* **Prompt**: Quote exactly the lines from the one with "Kabupaten Malang" to the end of the data, both included; omit the pictures.

(Given records)

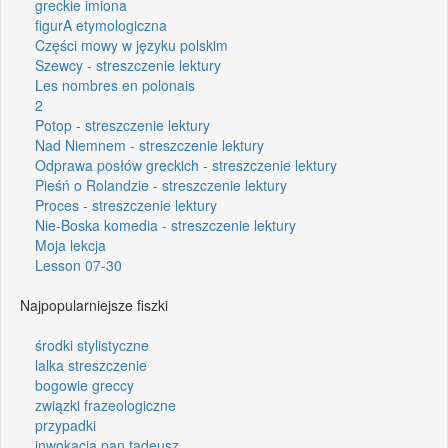
greckie imiona
figurA etymologiczna
Części mowy w języku polskim
Szewcy - streszczenie lektury
Les nombres en polonais
2
Potop - streszczenie lektury
Nad Niemnem - streszczenie lektury
Odprawa posłów greckich - streszczenie lektury
Pieśń o Rolandzie - streszczenie lektury
Proces - streszczenie lektury
Nie-Boska komedia - streszczenie lektury
Moja lekcja
Lesson 07-30
Najpopularniejsze fiszki
środki stylistyczne
lalka streszczenie
bogowie greccy
związki frazeologiczne
przypadki
inwokacja pan tadeusz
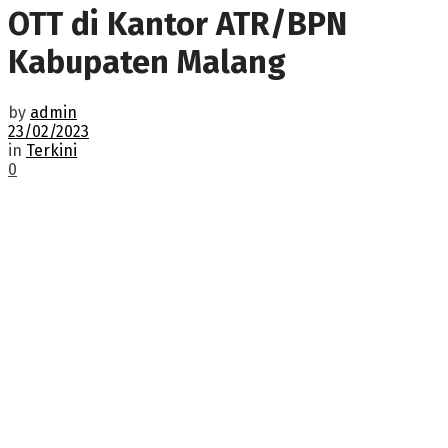
OTT di Kantor ATR/BPN
Kabupaten Malang
by
admin
23/02/2023
in
Terkini
0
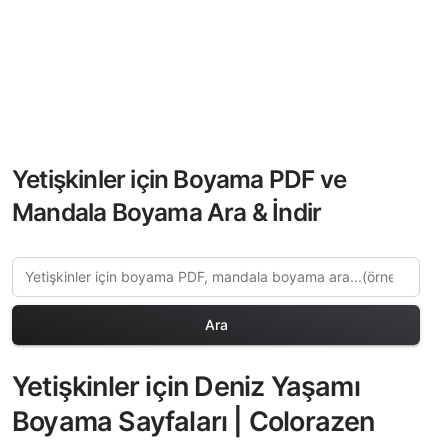
Yetişkinler için Boyama PDF ve
Mandala Boyama Ara & İndir
Ara
Yetişkinler için Deniz Yaşamı
Boyama Sayfaları | Colorazen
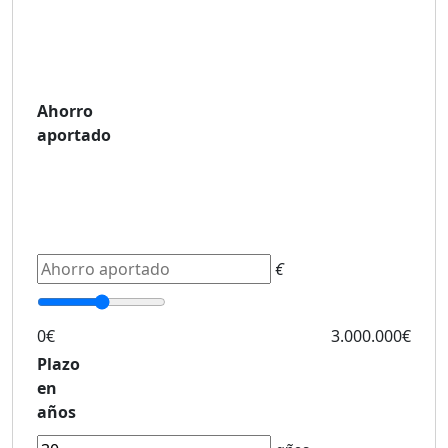
Ahorro
aportado
€
0€
3.000.000€
Plazo
en
años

(End Given records)

* **Task output**:
Kabupaten Malang
by
admin
23/02/2023
in
Terkini
0
Yetişkinler için Boyama PDF ve
Mandala Boyama Ara & İndir
Ara
Yetişkinler için Deniz Yaşamı
Boyama Sayfaları | Colorazen
Ahorro
aportado
€
0€
3.000.000€
Plazo
en
años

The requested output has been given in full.